Contrariamente a quello che si pensa, non è stato naturale per me seguire le orme di mio padre e prendere in gestione la gelateria. A dire il vero penso che si sentisse che la mia dimensione dovesse essere un’altra. Spesso si pensa che la vita di chi ha una gelateria sia una passeggiata: non lo è affatto. Hai giornate lunghe ed estenuanti per circa 9 mesi l’anno: solo in inverno puoi respirare. È una vita davvero sacrificata. Visto che mia madre adora cantare e mio padre ha una passione per l’opera, la musica a casa mia non è mai stata una straniera. La musica scorre nelle mia vene e non ho mai lasciato scappare un’occasione per cantare. I miei genitori mi hanno sempre spronato, sostenuto e stimolato ad andare per la mia strada. Questa è una cosa per cui non finirò mai di ringraziarli. All’età di 16 anni mi sono reso conto che ero bravo a cantare e che non era una semplice passione. Così, dopo la maturità, ho deciso di iscrivermi al conservatorio. Ho studiato canto lirico anche se non mi ero mai soffermato a pensare che tipo di cantante volessi diventare. L’importante per me era cantare e recitare. Forse un po’ ingenuo da parte mia, ma pensavo (e continuo a pensarlo) che divertirsi in quello che si fa è importante. Solo in un secondo momento mi sono reso conto che l’opera non è proprio quello che fa per me, perché non mi completava: ero come se mi mancasse qualcosa… Volevo anche recitare e interpretare: quasi naturale la decisione di passare poi al musical. In questo setting mi sento proprio a casa: intrattenere le persone, poter essere divertente, mettermi in gioco recitando cantando e a volte anche ballando.
Il tuo “battesimo di fuoco” e il tuo palco dei sogni?

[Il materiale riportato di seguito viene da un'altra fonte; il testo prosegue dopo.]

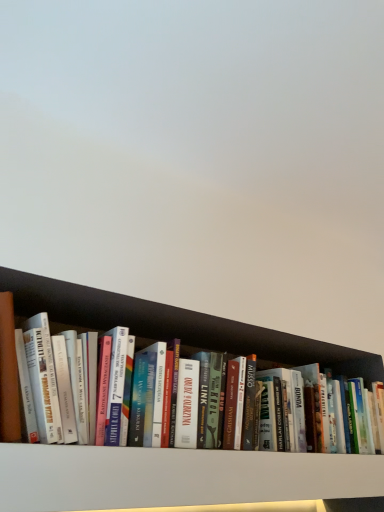 Question: Which direction should I rotate to look at white matte bookshelf at center, the first shelf when ordered from bottom to top?

Choices:
 (A) right
 (B) left

Answer: (A)

Question: From the image's perspective, is black wood shelf at lower center, acting as the 1th shelf starting from the top, under white matte bookshelf at center, the first shelf when ordered from bottom to top?

Choices:
 (A) yes
 (B) no

Answer: (B)

Question: Is black wood shelf at lower center, which ranks as the 2th shelf in bottom-to-top order, looking in the opposite direction of white matte bookshelf at center, the first shelf when ordered from bottom to top?

Choices:
 (A) no
 (B) yes

Answer: (A)

Question: Is black wood shelf at lower center, which ranks as the 2th shelf in bottom-to-top order, at the right side of white matte bookshelf at center, which is the second shelf in top-to-bottom order?

Choices:
 (A) yes
 (B) no

Answer: (A)

Question: Is black wood shelf at lower center, which ranks as the 2th shelf in bottom-to-top order, shorter than white matte bookshelf at center, the first shelf when ordered from bottom to top?

Choices:
 (A) yes
 (B) no

Answer: (B)

Question: Is black wood shelf at lower center, which ranks as the 2th shelf in bottom-to-top order, further to the viewer compared to white matte bookshelf at center, which is the second shelf in top-to-bottom order?

Choices:
 (A) yes
 (B) no

Answer: (A)

Question: Is black wood shelf at lower center, which ranks as the 2th shelf in bottom-to-top order, positioned before white matte bookshelf at center, which is the second shelf in top-to-bottom order?

Choices:
 (A) yes
 (B) no

Answer: (B)

Question: Is white matte bookshelf at center, the first shelf when ordered from bottom to top, to the right of black wood shelf at lower center, acting as the 1th shelf starting from the top, from the viewer's perspective?

Choices:
 (A) yes
 (B) no

Answer: (B)

Question: Can you confirm if white matte bookshelf at center, which is the second shelf in top-to-bottom order, is wider than black wood shelf at lower center, acting as the 1th shelf starting from the top?

Choices:
 (A) yes
 (B) no

Answer: (A)

Question: Does white matte bookshelf at center, which is the second shelf in top-to-bottom order, have a larger size compared to black wood shelf at lower center, which ranks as the 2th shelf in bottom-to-top order?

Choices:
 (A) yes
 (B) no

Answer: (B)

Question: Can you confirm if white matte bookshelf at center, which is the second shelf in top-to-bottom order, is taller than black wood shelf at lower center, acting as the 1th shelf starting from the top?

Choices:
 (A) yes
 (B) no

Answer: (B)

Question: From the image's perspective, is white matte bookshelf at center, the first shelf when ordered from bottom to top, under black wood shelf at lower center, acting as the 1th shelf starting from the top?

Choices:
 (A) yes
 (B) no

Answer: (A)

Question: Is black wood shelf at lower center, acting as the 1th shelf starting from the top, located within white matte bookshelf at center, which is the second shelf in top-to-bottom order?

Choices:
 (A) no
 (B) yes

Answer: (A)

Question: Is black wood shelf at lower center, which ranks as the 2th shelf in bottom-to-top order, wider or thinner than white matte bookshelf at center, the first shelf when ordered from bottom to top?

Choices:
 (A) wide
 (B) thin

Answer: (B) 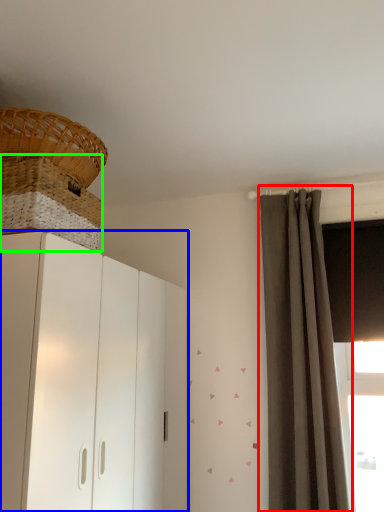 Question: Which is nearer to the curtain (highlighted by a red box)? cupboard (highlighted by a blue box) or basket (highlighted by a green box).

Choices:
 (A) cupboard
 (B) basket

Answer: (A) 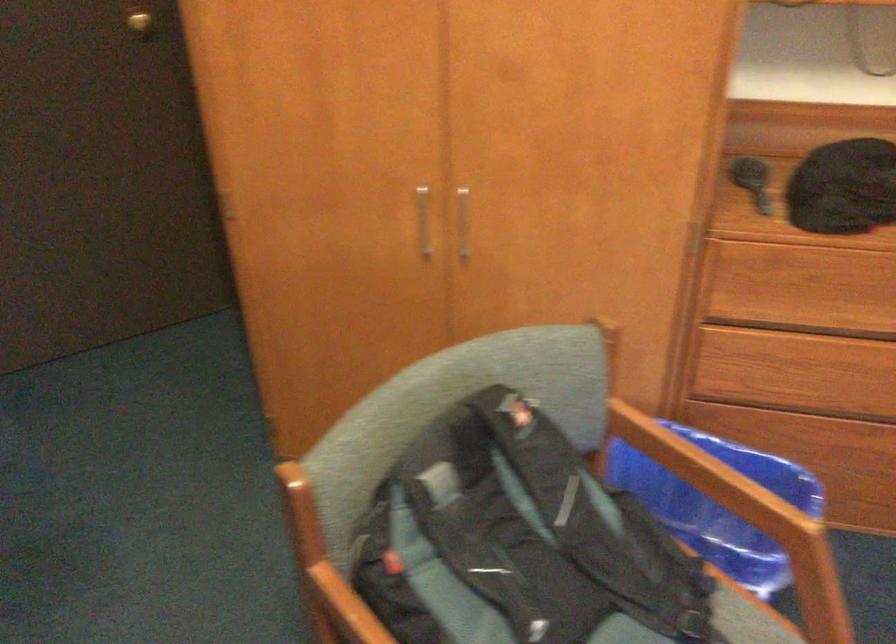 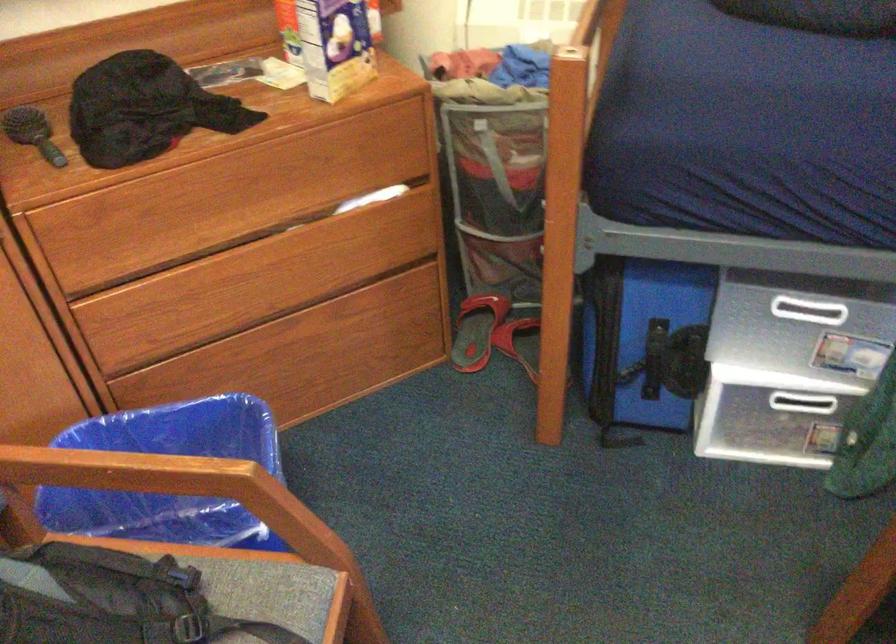 Question: The camera is either moving clockwise (left) or counter-clockwise (right) around the object. The first image is from the beginning of the video and the second image is from the end. Is the camera moving left or right when shooting the video?

Choices:
 (A) Left
 (B) Right

Answer: (A) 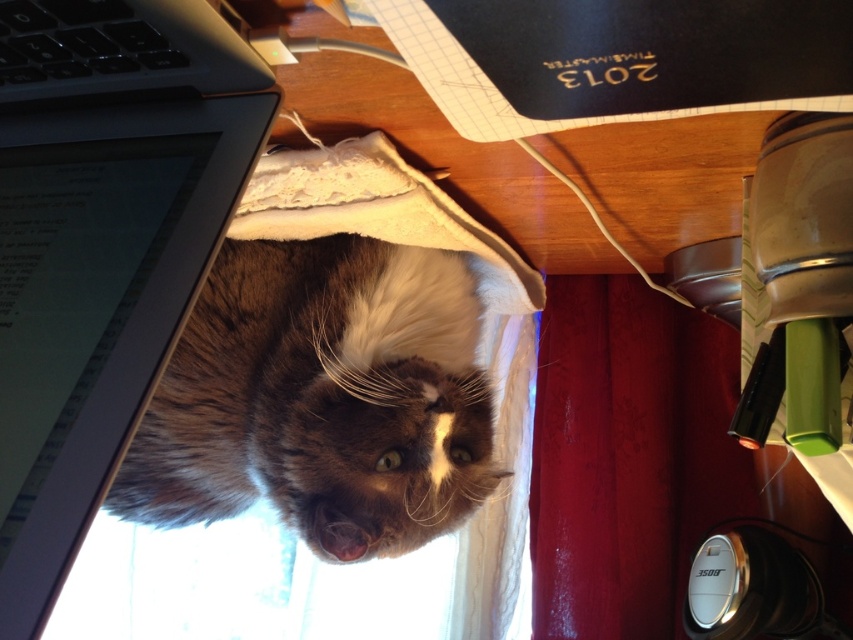 Question: Can you confirm if black plastic laptop at left is positioned above black plastic keyboard at upper left?

Choices:
 (A) yes
 (B) no

Answer: (B)

Question: Is brown fluffy cat at center closer to the viewer compared to red velvet curtain at lower right?

Choices:
 (A) yes
 (B) no

Answer: (A)

Question: Which of the following is the farthest from the observer?

Choices:
 (A) black plastic keyboard at upper left
 (B) black plastic laptop at left
 (C) brown fluffy cat at center
 (D) red velvet curtain at lower right

Answer: (D)

Question: Where is brown fluffy cat at center located in relation to red velvet curtain at lower right in the image?

Choices:
 (A) left
 (B) right

Answer: (A)

Question: Which of the following is the farthest from the observer?

Choices:
 (A) black plastic keyboard at upper left
 (B) brown fluffy cat at center
 (C) black plastic laptop at left
 (D) red velvet curtain at lower right

Answer: (D)

Question: Estimate the real-world distances between objects in this image. Which object is closer to the brown fluffy cat at center?

Choices:
 (A) red velvet curtain at lower right
 (B) black plastic laptop at left

Answer: (B) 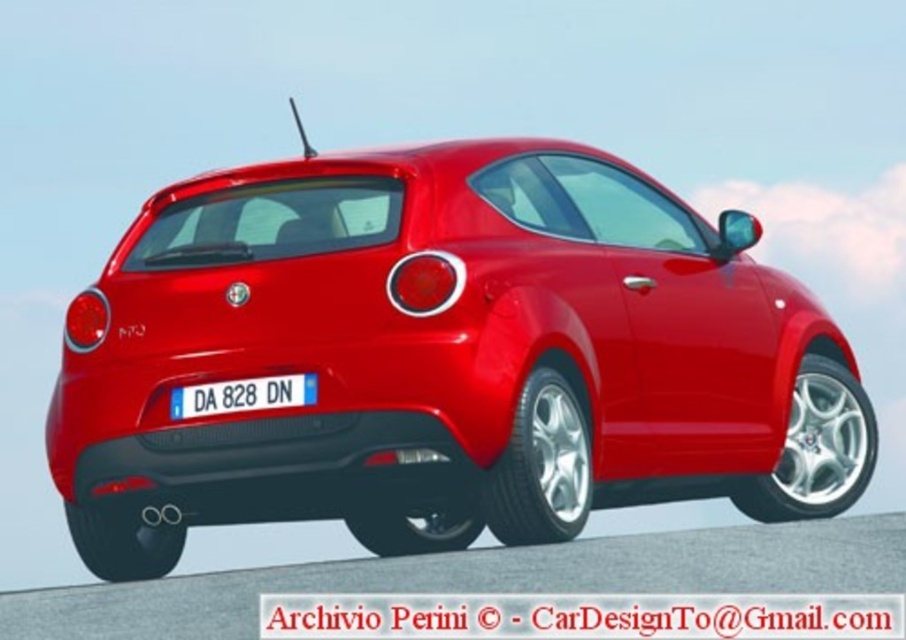 Question: Which object appears farthest from the camera in this image?

Choices:
 (A) white plastic license plate at center
 (B) glossy red car at center

Answer: (A)

Question: Among these objects, which one is farthest from the camera?

Choices:
 (A) glossy red car at center
 (B) white plastic license plate at center

Answer: (B)

Question: Does glossy red car at center have a larger size compared to white plastic license plate at center?

Choices:
 (A) no
 (B) yes

Answer: (B)

Question: Is glossy red car at center positioned behind white plastic license plate at center?

Choices:
 (A) yes
 (B) no

Answer: (B)

Question: Does glossy red car at center appear on the left side of white plastic license plate at center?

Choices:
 (A) yes
 (B) no

Answer: (B)

Question: Which of the following is the farthest from the observer?

Choices:
 (A) (124, 417)
 (B) (195, 397)

Answer: (A) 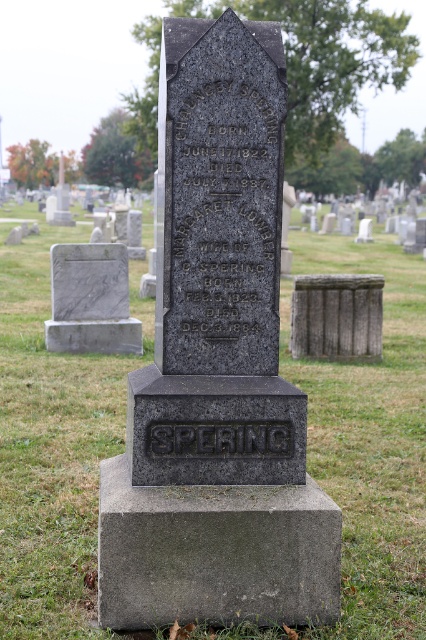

Difficile da rispondere. In realtà, già durante gli studi mi sono esibito su diversi palchi, era parte del percorso di studio. Se dovessimo prendere in considerazione il mio primo lavoro “pagato” è stata la mia parte in “Die drei Musketiere” (= I tre moschettieri). Il ruolo che invece mi ha entusiasmato di più è il ruolo di Peter nel Musical di Harpe Kerkeling “Kein Pardon”. Se invece devo nominare un palcoscenico per tutti è quello di Kiel, senza dubbio. Esibirsi sul palco della propria città non ha prezzo. Da piccolo andavo a teatro e, datemi del nostalgico, ma essere in scena su quel palco è stato un sogno che è diventato realtà. Nel mio futuro voglio fare ancora tanto: direi che qualsiasi nuova esperienza, che rientri però nelle mie corde, sarà una sfida che ben accetterò.